Page-level text extractions:
·····

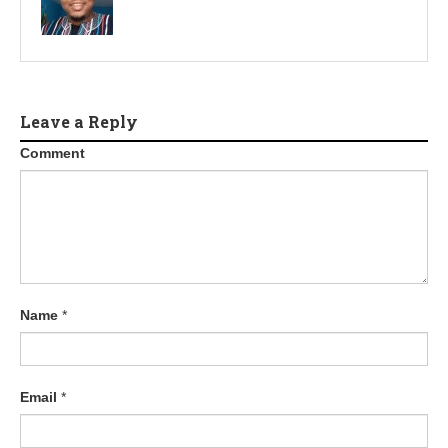
Leave a Reply
Comment
Name
*
Email
*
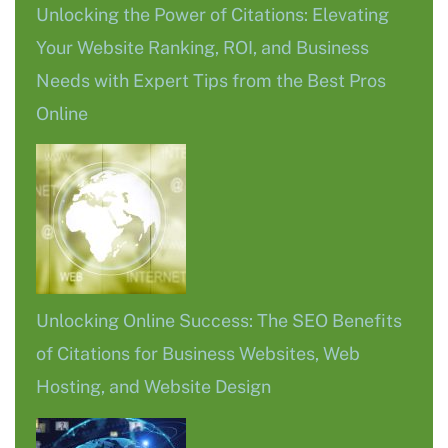
Unlocking the Power of Citations: Elevating
Your Website Ranking, ROI, and Business
Needs with Expert Tips from the Best Pros
Online
Unlocking Online Success: The SEO Benefits
of Citations for Business Websites, Web
Hosting, and Website Design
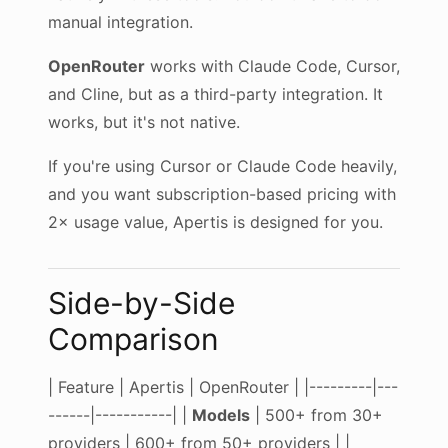
manual integration.
OpenRouter
works with Claude Code, Cursor,
and Cline, but as a third-party integration. It
works, but it's not native.
If you're using Cursor or Claude Code heavily,
and you want subscription-based pricing with
2× usage value, Apertis is designed for you.
Side-by-Side
Comparison
| Feature | Apertis | OpenRouter | |---------|---
------|-----------| |
Models
| 500+ from 30+
providers | 600+ from 50+ providers | |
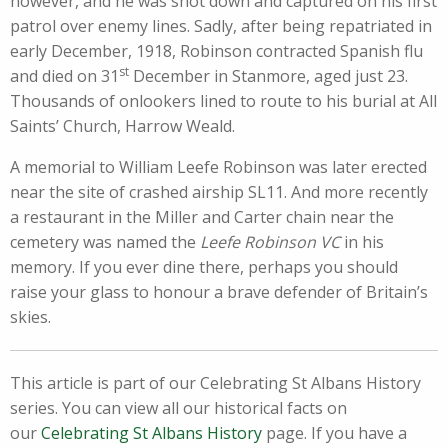
however, and he was shot down and captured on his first
patrol over enemy lines. Sadly, after being repatriated in
early December, 1918, Robinson contracted Spanish flu
st
and died on 31
December in Stanmore, aged just 23.
Thousands of onlookers lined to route to his burial at All
Saints’ Church, Harrow Weald.
A memorial to William Leefe Robinson was later erected
near the site of crashed airship SL11. And more recently
a restaurant in the Miller and Carter chain near the
cemetery was named the
Leefe
Robinson VC
in his
memory. If you ever dine there, perhaps you should
raise your glass to honour a brave defender of Britain’s
skies.
This article is part of our Celebrating St Albans History
series. You can view all our historical facts on
our
Celebrating St Albans History
page. If you have a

·····

- _ABOUT THIS EXERCISE_
Copy every record exactly, without the pictures.

- _TASK ANSWER_
Leave a Reply
Comment
Name
*
Email
*
Unlocking the Power of Citations: Elevating
Your Website Ranking, ROI, and Business
Needs with Expert Tips from the Best Pros
Online
Unlocking Online Success: The SEO Benefits
of Citations for Business Websites, Web
Hosting, and Website Design
manual integration.
OpenRouter
works with Claude Code, Cursor,
and Cline, but as a third-party integration. It
works, but it's not native.
If you're using Cursor or Claude Code heavily,
and you want subscription-based pricing with
2× usage value, Apertis is designed for you.
Side-by-Side
Comparison
| Feature | Apertis | OpenRouter | |---------|---
------|-----------| |
Models
| 500+ from 30+
providers | 600+ from 50+ providers | |
however, and he was shot down and captured on his first
patrol over enemy lines. Sadly, after being repatriated in
early December, 1918, Robinson contracted Spanish flu
st
and died on 31
December in Stanmore, aged just 23.
Thousands of onlookers lined to route to his burial at All
Saints’ Church, Harrow Weald.
A memorial to William Leefe Robinson was later erected
near the site of crashed airship SL11. And more recently
a restaurant in the Miller and Carter chain near the
cemetery was named the
Leefe
Robinson VC
in his
memory. If you ever dine there, perhaps you should
raise your glass to honour a brave defender of Britain’s
skies.
This article is part of our Celebrating St Albans History
series. You can view all our historical facts on
our
Celebrating St Albans History
page. If you have a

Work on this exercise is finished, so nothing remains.